/pc2vid

converts set of point clouds to a video using three.js

Primary LanguageHTMLApache License 2.0Apache-2.0

Point Cloud to Video

Converts a 3d point cloud to a video, using three.js and ffmpeg. Load Javascript data, render using three.js, and save the canvas to a png. Additionally supplies a utility for converting a specific .npy format to Javascript.

2011_09_26_0001 LiDAR data and images belong to the KITTI dataset's copyright holders.

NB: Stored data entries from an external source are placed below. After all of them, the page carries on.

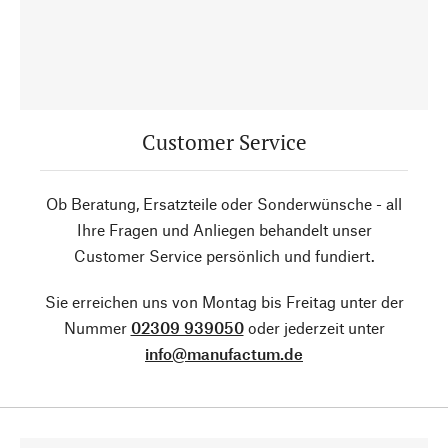
Customer Service
Ob Beratung, Ersatzteile oder Sonderwünsche - all
Ihre Fragen und Anliegen behandelt unser
Customer Service persönlich und fundiert.
Sie erreichen uns von Montag bis Freitag unter der
Nummer
02309 939050
oder jederzeit unter
info@manufactum.de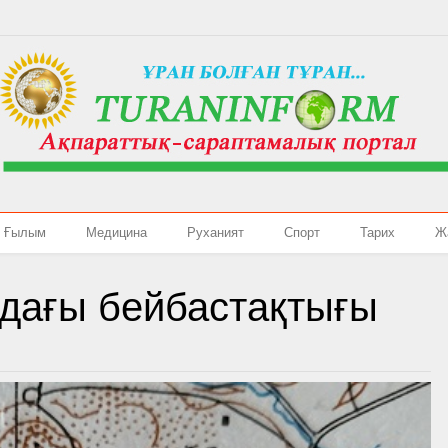
Ғылым
Медицина
Руханият
Спорт
Тарих
Ж
дағы бейбастақтығы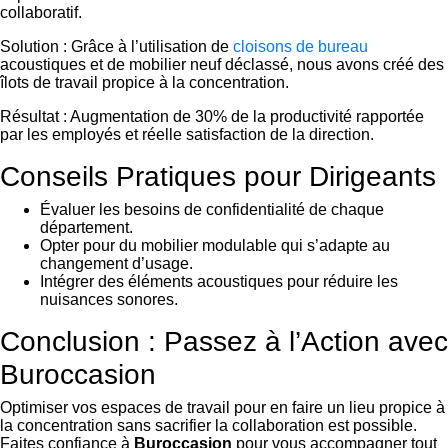
collaboratif.
Solution : Grâce à l’utilisation de
cloisons de bureau
acoustiques et de mobilier neuf déclassé, nous avons créé des
îlots de travail propice à la concentration.
Résultat : Augmentation de 30% de la productivité rapportée
par les employés et réelle satisfaction de la direction.
Conseils Pratiques pour Dirigeants
Évaluer les besoins de confidentialité de chaque
département.
Opter pour du mobilier modulable qui s’adapte au
changement d’usage.
Intégrer des éléments acoustiques pour réduire les
nuisances sonores.
Conclusion : Passez à l’Action avec
Buroccasion
Optimiser vos espaces de travail pour en faire un lieu propice à
la concentration sans sacrifier la collaboration est possible.
Faites confiance à
Buroccasion
pour vous accompagner tout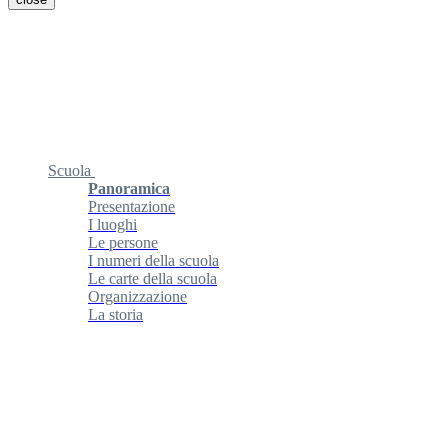
Scuola
Panoramica
Presentazione
I luoghi
Le persone
I numeri della scuola
Le carte della scuola
Organizzazione
La storia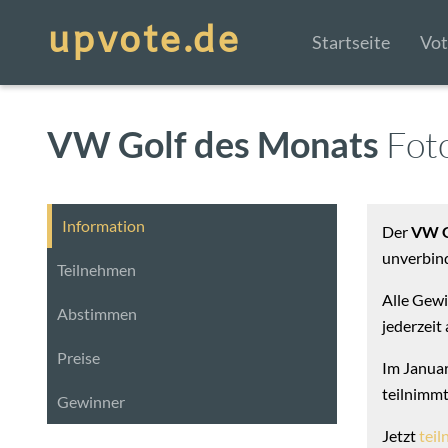
Startseite
Vot
VW Golf des Monats
Fot
Information
Der
VW G
unverbind
Teilnehmen
Alle Gewi
Abstimmen
jederzeit
Preise
Im Januar 
teilnimmt
Gewinner
Jetzt
tei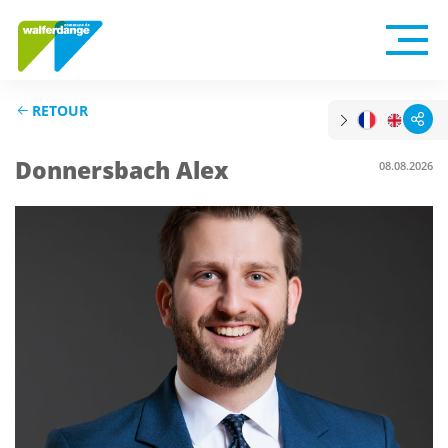
RETOUR
Donnersbach Alex
08.08.2026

Note that this repository isn't general at all. You'll probably need to hack it for your own purposes. I've done the heavy lifting (i.e., mixed and matched from the relevant Three.js docs) to render the point cloud though.

Usage

  1. Clone the repository recursively (replace with HTTP below if you don't have keys setup)
git clone --recursive git@github.com:alvinwan/pc2vid.git

General Usage

  1. Create a new js/output.js file with the structure described in Point Cloud Format below. This should match the format described at antsy3d. The latter takes precedence.
  2. Open js_to_png.html in your browser. The app will begin saving frames as PNGs every half-second. The PNG filename will match the key provided in the original data dictionary. The example from Point Cloud Format, for example, would output frog.png.
  3. Run the png_to_mp4.sh bash script. (ffmpeg)

Pallas-Specific Usage

  1. Download .npy files to data/<dataset>. (For example, you could have data/0001_pred/{000000000,0000000001...}.npy) Make sure all files match %10d.npy.
  2. Run python to_json.py <dataset> <start> <end>. There's too much data to load at once, so we have to split up, say, 159 images, into chunks of ~40. (e.g., run python to_json.py 0001_pred 0 40. Do next step, then python to_json.py 0001_pred 40 80...)
  3. Open js_to_png.html in your browser. This will render and download each image.

Point Cloud Format

js/output.js defines a global variable data, a dictionary mapping unique point cloud names to point cloud data; point clouds have a vertices property, a list of vertices, each with .x, .y and .z properties.

e.g., To access the x position of the first point in the point cloud named frog, you would access data.frog.vertices[0].x. Simple example of output.js:

var data = {
   'frog': {
      'vertices': [
          {'x': 3.5, 'y': 3.5, 'z': 5.6},
          {'x': 1.0, 'y': 1.2, 'z': 3.4}
      ]
   }
}

.npy Conversion Tool

Note this tool is extremely specific to our own data format. It may be wortwhile to code your own from scratch. To use it, install numpy

pip install numpy

Then, run

python to_json.py 

Why not build a Python utility? I tried looking around, but visualizations I explored used a backend I didn't have (and didn't want to bother installing). However, this utility just uses the browser, which every computer has.